Dans ma peau est impressionnant par son humilité esthétique qui prendra le visage d’un tour de force visuel horrifique et poétique. Marina de Van inscrit son film dans une réalité omniprésente notamment à travers ce paysage du monde du travail en société où règne jalousie, concurrence et don de soi sans retour de manivelle. Sans que les films n’aient de rapport, Dans ma peau présente les mêmes stigmates de Shame où le corps ne répond plus face à l’automatisation de la psyché et où ses agissements ne sont pas forcément compris par ceux qui l’entourent. La réalisatrice, avec Dans ma peau, signe une œuvre radicale, écorchée vive, au sens propre comme au figuré. C’est un film de genre qui n’est pas de réellement de genre, qui se sent, qui égratigne, c’est un appel au secours dans le néant, une vocifération sourde sans issue, une déchirure qui ne cicatrisera pas.

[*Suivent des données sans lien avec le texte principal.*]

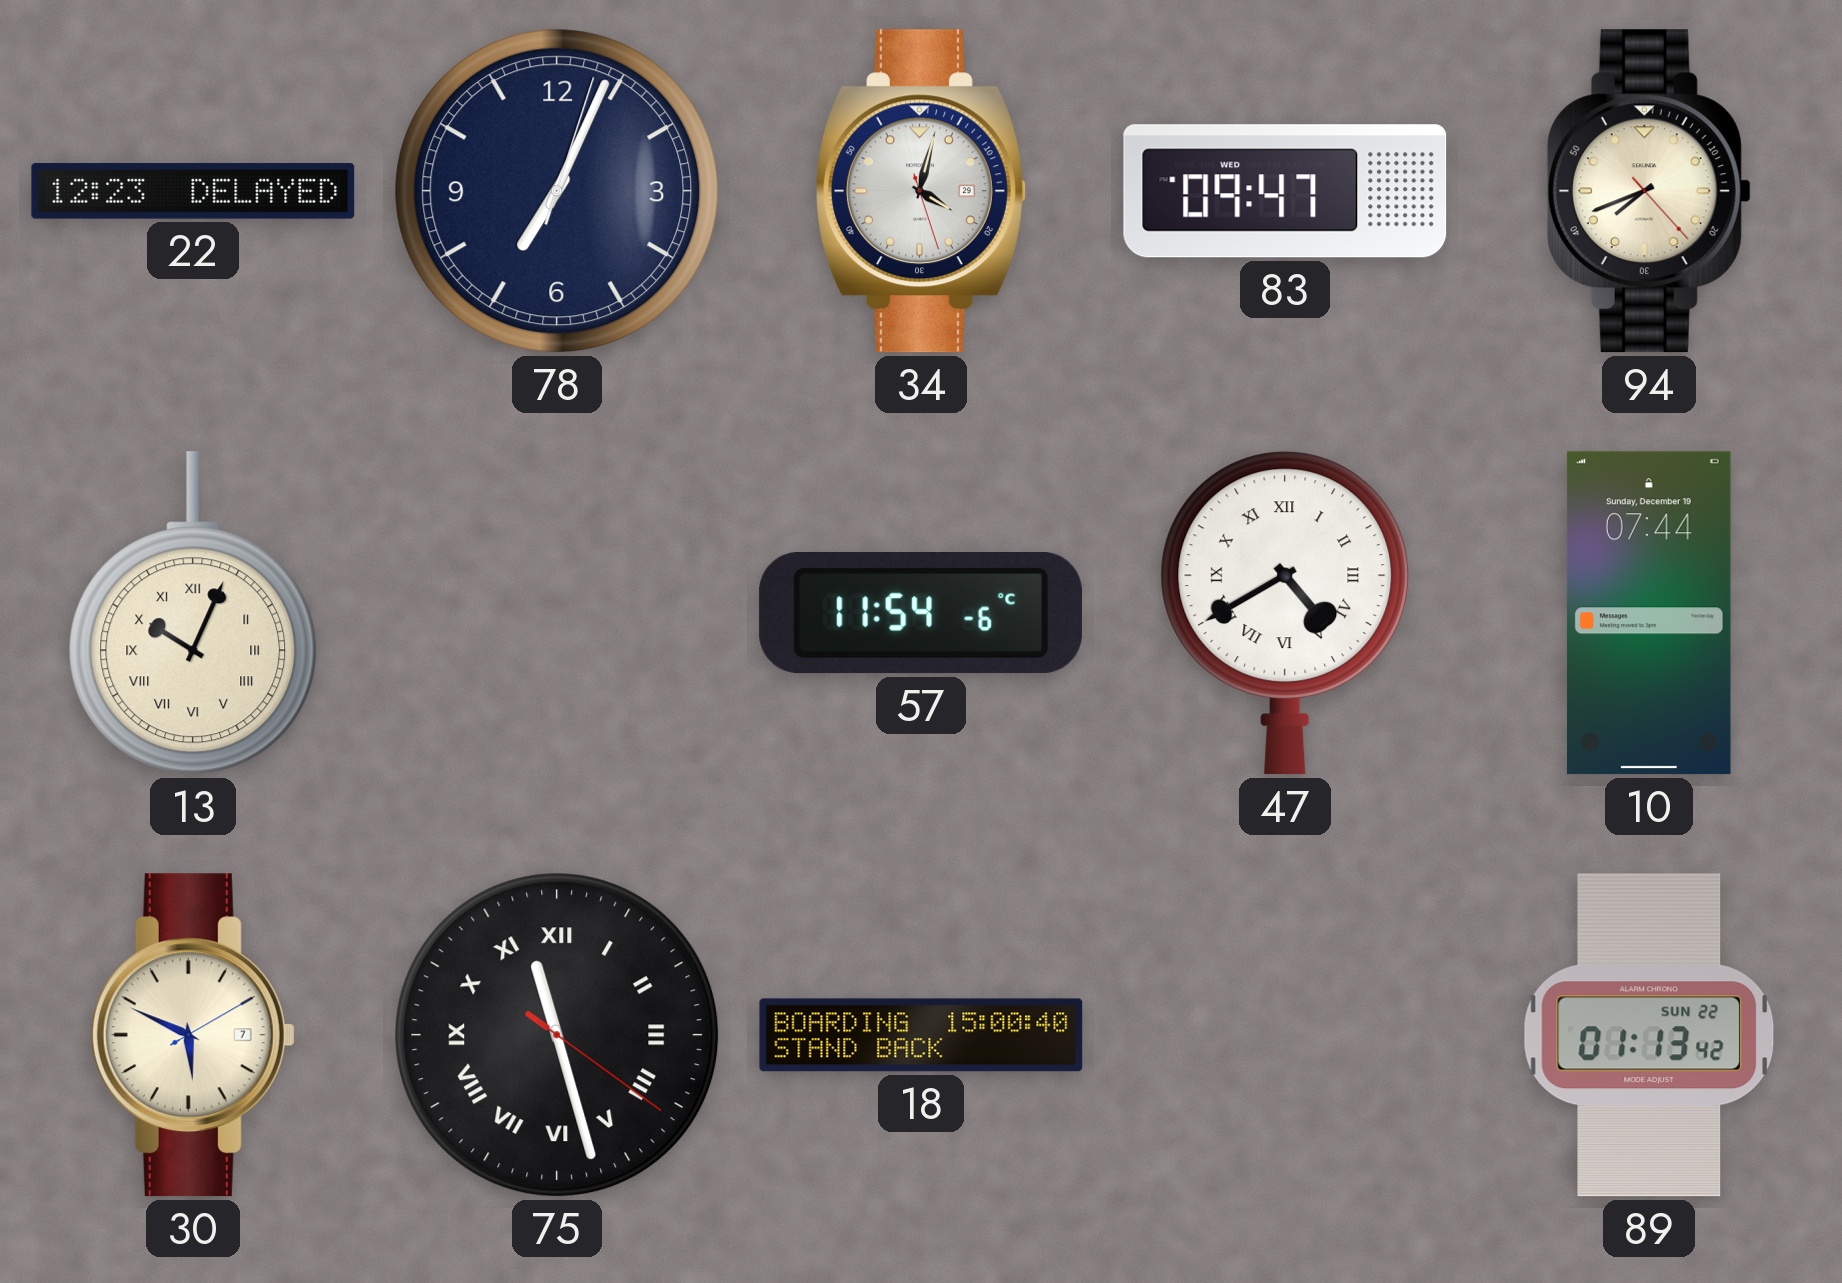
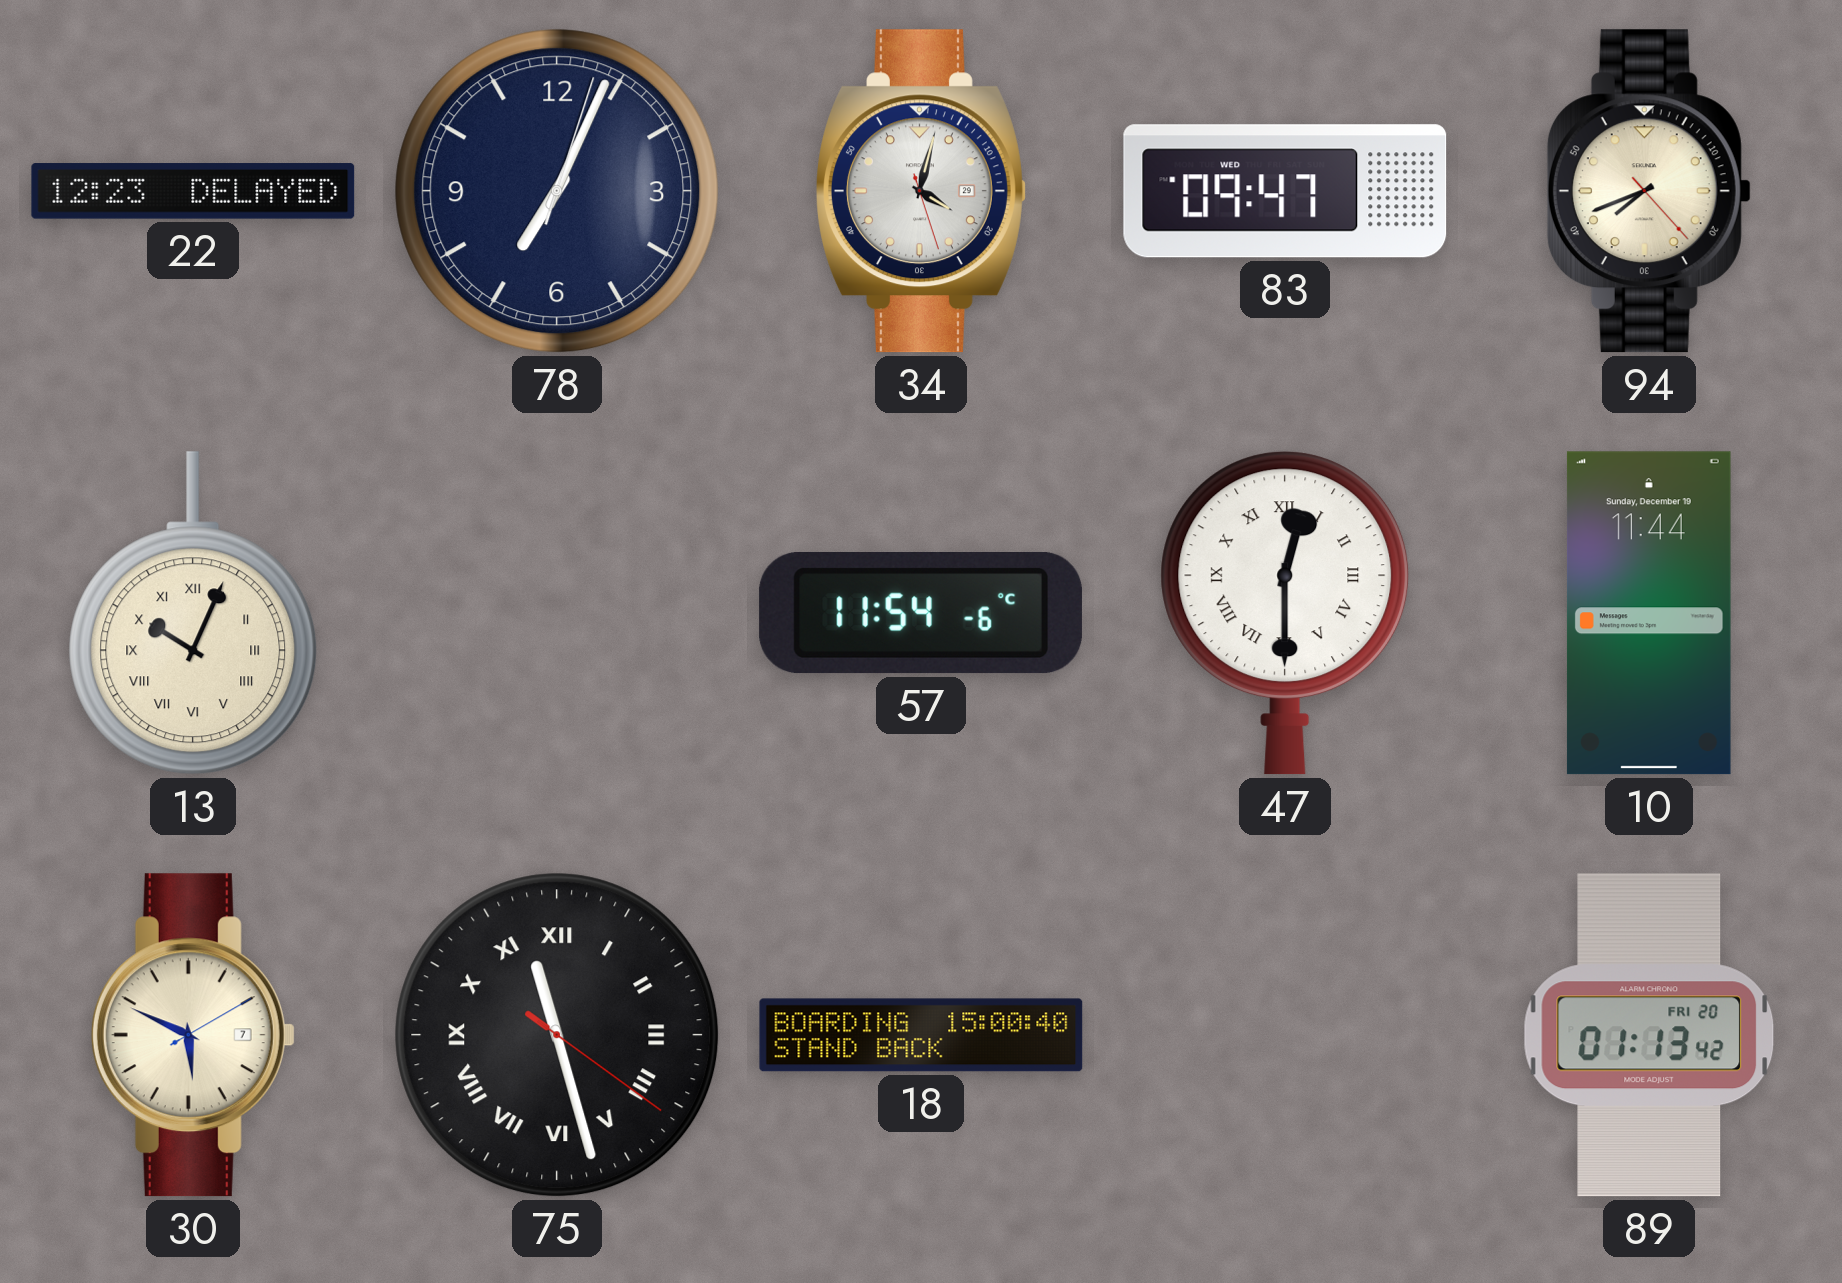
47: 4:40 -> 12:30
10: 07:44 -> 11:44
89 date: SUN 22 -> FRI 20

Dans ma peau est le portrait d’une femme qui se désintègre sans réelle explication où la question qui se pose à nous : jusqu’où va-t-elle aller dans sa décomposition ? Mutilation, lacération, blessure, anthropophagie, rien ne nous est épargné. Dans ma peau voit son processus narratif s’amplifier de façon croissante sans jamais dramatiser à outrance son récit. L’histoire est limpide, sans traumas exigeants mis en exergue, la partition sans faute de Marina de Van dans le rôle d’Esther aide beaucoup à l’ambiance malsaine qui s’empare de son propre film. Cette dualité du corps malléable et de l’esprit fragmenté nous fait penser à Cronenberg, à Crash. Mais ici, aucune pulsion sexuelle ne se déploie, juste un plaisir de s’affranchir, de ressentir cette liberté évanescente. Jamais manipulatrice ni voyeuriste, la caméra interpelle sur ce mal être, frappe là où ça fait réellement mal, parle de cette solitude qui peut faire ressurgir une violence magnétique.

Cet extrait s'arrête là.